Las entrevistas a muchos de los protagonistas del conflicto, las consultas a las más variadas fuentes, y por encima de todo, la capacidad para adelantar hipótesis verosímiles y bien fundadas en un relato del que poco podrá ser aclarado de manera definitiva y cierta, forman un mosaico en el que se despliega todo el horror vivido durante los Troubles, los días inciertos en los que la vida para todo habitante del Úlster parecía suspendida en un tiempo irreal, fuera de todo sentido para los términos del resto de Europa.
El libro no llega a suscitar simpatía por ninguno de sus personajes, no se hace un esfuerzo por humanizarlos. Por el contrario, se retrata su crueldad y violencia sin tapujos, pero se les da un contexto y una hondura que sirve para explicar parte de las razones que envenenaron sus vidas. Por otro lado, la violencia que desataron dejó también sus huellas en lo más profundo de la conciencia de muchos de sus protagonistas, y Radden da cuenta de ello al narrar los últimos días de sus vidas, ya apartados de la lucha, apartados del tren de la historia.
Por extrañas e inexplicables razones, la violencia es percibida con más tolerancia cuanto más kilómetros nos separen del escenario del terror. Así, podemos creer que el terrorismo islamista tiene a Occidente por principal objetivo, cuando realmente, el número de fallecidos por estos atentados es mayoritariamente musulmán.
El autor nos narra una escena en la que Brendan Hughes hace una gira para recaudar dinero entre la importante población norteamericana de origen irlandés, en la que el IRA gozaba de gran simpatía. En una de esos actos, un rico empresario le ofreció a Hughes una importante cantidad de dinero y, de paso, una recomendación, que matasen a todos los que llevasen en su uniforme una corona, símbolo de los servidores del Reino Unido. Hughes, con sorna, le pregunta si eso significaba que el IRA debía dedicarse a matar carteros, por ejemplo, y ante la respuesta entusiasta del supuesto benefactor, le devolvió su dinero y le dio la espalda. Las soluciones siempre son fáciles cuando se ve el problema de lejos.

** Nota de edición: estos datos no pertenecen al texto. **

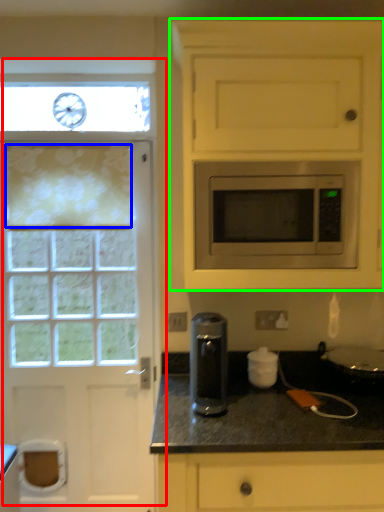 Question: Which object is positioned farthest from door (highlighted by a red box)? Select from curtain (highlighted by a blue box) and cabinetry (highlighted by a green box).

Choices:
 (A) curtain
 (B) cabinetry

Answer: (B) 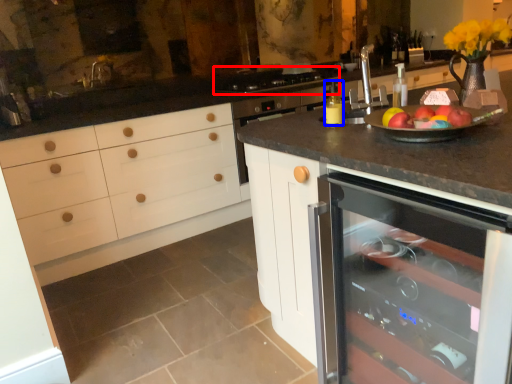 Question: Which point is further to the camera, gas stove (highlighted by a red box) or bottle (highlighted by a blue box)?

Choices:
 (A) gas stove
 (B) bottle

Answer: (A) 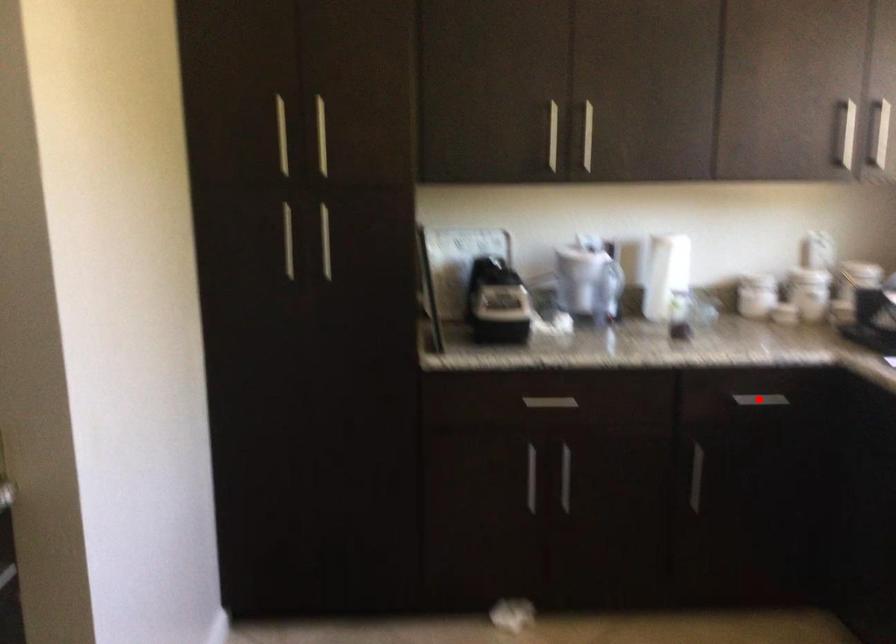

Así, este libro también nos interroga sobre nuestra propia historia. Irlanda del Norte tiene una población de casi dos millones de habitantes y su capital, Belfast 280.000 habitantes. La población del País Vasco es de 2.200.000 habitantes y la de Bilbao, de algo más de 300.000 habitantes. En ambos casos podemos imaginar e intercambiar fácilmente los paisajes verdes, húmedos, las neblinas y la importancia de la vida rural, del peso de la tradición y la historia.
Por desgracia, estos no son los únicos elementos comunes. El terrorismo ha golpeado duramente a ambas comunidades y ha llevado la muerte a otras zonas de sus respectivos países en un cruento proceso que, en el caso del Úlster, inicia su desescalada a raíz de los denominados acuerdos del Jueves Santo, y en el caso de España, con la declaración de cese definitivo de la actividad armada de ETA en octubre de 2011.

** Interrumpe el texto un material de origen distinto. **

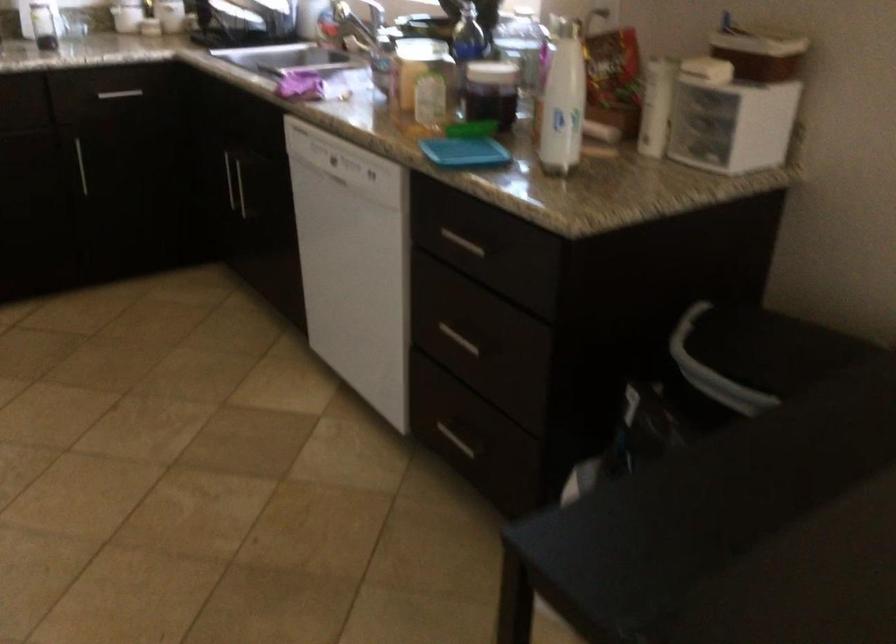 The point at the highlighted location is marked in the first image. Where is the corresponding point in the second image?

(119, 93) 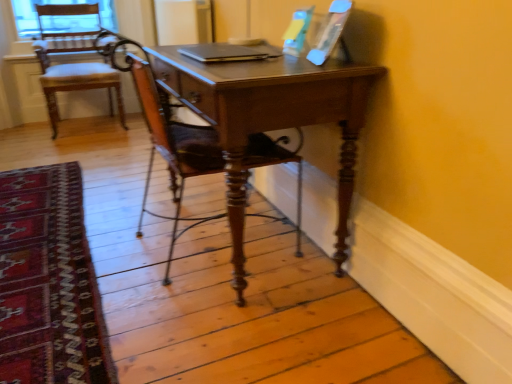 Locate an element on the screen. The height and width of the screenshot is (384, 512). unoccupied region to the right of carpet with intricate patterns at lower left is located at coordinates (x=197, y=252).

No digas nada añade, por tanto, un elemento adicional a cuantos vivimos los años en los que las interrupciones de los programas matinales de la radio o la televisión siempre tenían el mismo motivo, en los que las calles no siempre eran un lugar seguro o en el que las conversaciones que se debían evitar, formaban parte de una realidad que conviene no olvidar.